Abstract

In recent years, the smart devices equipped with imaging functions are widely spreading for consumer application. It is very convenient for people to record information using these devices. For example, people can photo one page of a book in a library or they can capture an interesting piece of news on the bulletin board when walking on the street. But sometimes, one shot full area image cannot give a sufficient resolution for OCR soft or for human visual recognition. Therefore, people would prefer to take several partial character images of a readable size and then stitch them together in an efficient way. In this study, we propose a print document acquisition method using a device with a video camera. A one-dimensional histogram based self-calibration algorithm is developed for calibration. Because the calculation cost is low, it can be installed on a smartphone. The simulation result shows that the calibration and stitching are well performed.

1. Introduction

In recent years, there is a growing trend for document digitization in order to reduce the cost of storage and administration of printed documents. The traditional method is using a digital still camera or a scanner. However, the scanner does not work in some situations like a wet surface or a bended surface. Moreover, fragile historical manuscripts cannot be acquired by a scanner. In a noncontact scanning device, a digital camera is used. Liang et al. proposed an approach estimating 3D document shape from texture flow [1, 2]. Stamatopoulos et al. presented a goal-oriented rectification methodology to compensate for undesirable document image distortions in order to improve the OCR result [3]. But their purpose for the processed targets is full page image. In this study, a low profile device is used. When taking a picture of an entire page area, the characters in the image tend to blur due to the limited resolution. In order to take photos for characters with a sufficient resolution, we take photos for several subareas for the whole image, respectively, and then stitch these images to get the whole document.

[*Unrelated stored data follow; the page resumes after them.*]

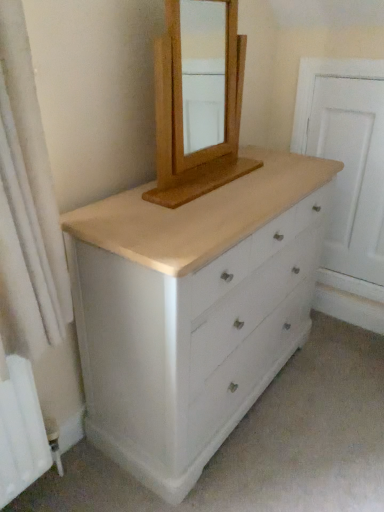 Question: Can you confirm if natural wood mirror at upper center is thinner than white wood screen door at right?

Choices:
 (A) yes
 (B) no

Answer: (B)

Question: Can you confirm if natural wood mirror at upper center is smaller than white wood screen door at right?

Choices:
 (A) yes
 (B) no

Answer: (B)

Question: Is natural wood mirror at upper center looking in the opposite direction of white wood screen door at right?

Choices:
 (A) yes
 (B) no

Answer: (B)

Question: Does natural wood mirror at upper center have a larger size compared to white wood screen door at right?

Choices:
 (A) no
 (B) yes

Answer: (B)

Question: Is natural wood mirror at upper center not close to white wood screen door at right?

Choices:
 (A) no
 (B) yes

Answer: (A)

Question: Is natural wood mirror at upper center in front of white wood screen door at right?

Choices:
 (A) yes
 (B) no

Answer: (A)

Question: Can you confirm if natural wood mirror at upper center is bigger than white painted wood chest of drawers at center?

Choices:
 (A) yes
 (B) no

Answer: (B)

Question: Can you confirm if natural wood mirror at upper center is taller than white painted wood chest of drawers at center?

Choices:
 (A) yes
 (B) no

Answer: (B)

Question: Is natural wood mirror at upper center behind white painted wood chest of drawers at center?

Choices:
 (A) no
 (B) yes

Answer: (B)

Question: Is natural wood mirror at upper center oriented towards white painted wood chest of drawers at center?

Choices:
 (A) no
 (B) yes

Answer: (A)

Question: Does natural wood mirror at upper center have a smaller size compared to white painted wood chest of drawers at center?

Choices:
 (A) no
 (B) yes

Answer: (B)

Question: Is natural wood mirror at upper center not near white painted wood chest of drawers at center?

Choices:
 (A) yes
 (B) no

Answer: (B)

Question: From the image's perspective, does white painted wood chest of drawers at center appear lower than white wood screen door at right?

Choices:
 (A) yes
 (B) no

Answer: (A) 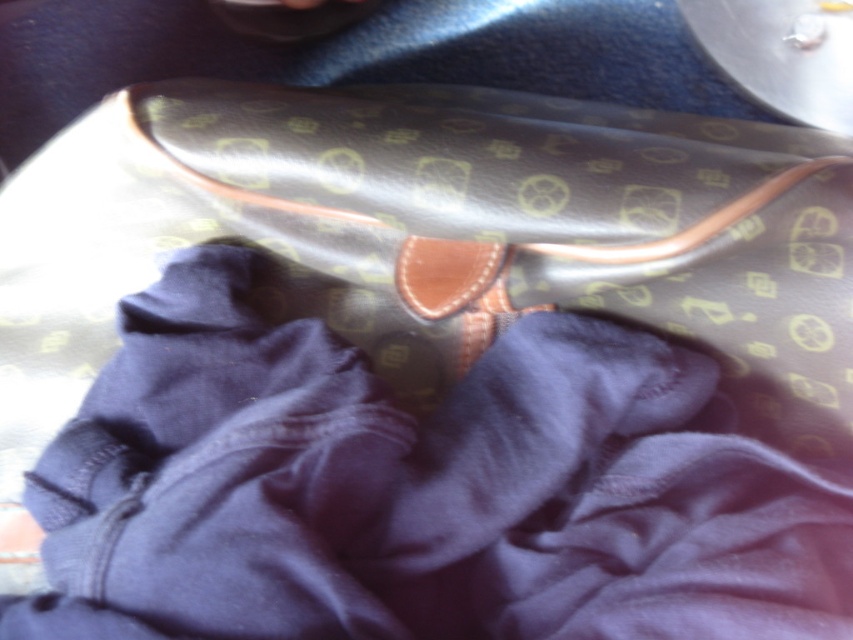 You are a fashion designer who wants to place a navy blue fabric at center on top of the leather bag at center. Is this possible without moving the existing items?

The navy blue fabric at center is currently below the leather bag at center, so you can lift the navy blue fabric at center and place it on top of the leather bag at center to achieve the desired arrangement.

You are trying to determine which item is closer to you in the image. You see the navy blue fabric at center and the leather bag at center. Which one is closer to your viewpoint?

The navy blue fabric at center is in front of the leather bag at center, so it is closer to your viewpoint.

You are trying to determine if the navy blue fabric at center can be placed over the leather bag at center without covering its bottom part. Based on their sizes, is this possible?

The navy blue fabric at center is shorter than the leather bag at center, so it can be placed over the bag without covering its bottom part since the fabric is shorter and won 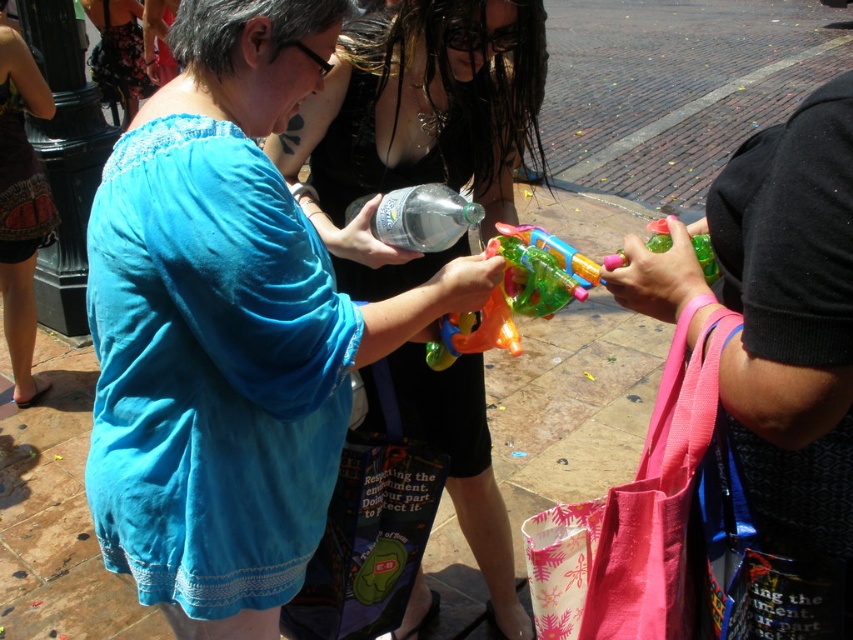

When stitching natural images, a slight misalignment at the joint area of the reconstructed images cannot be detected clearly by human eyes. Somol and Haindl proposed a fast and adjustable suboptimal path search algorithm for finding minimum error boundaries between overlapping images [4]. It is a very attractive way for normalized nature images and patterned images. But for the character images, especially for the partially acquired images in which the camera state parameters are different, even a slight deviation at the joint part can be spotted immediately [5, 6]. This makes the produced documents hard to read and difficult to be recognized by an OCR software. To reduce such undesirable effect, each video frame is modified independently by estimating the camera state after the image acquisition so that the position matching can be performed accurately. Here we introduce a new approach for this purpose.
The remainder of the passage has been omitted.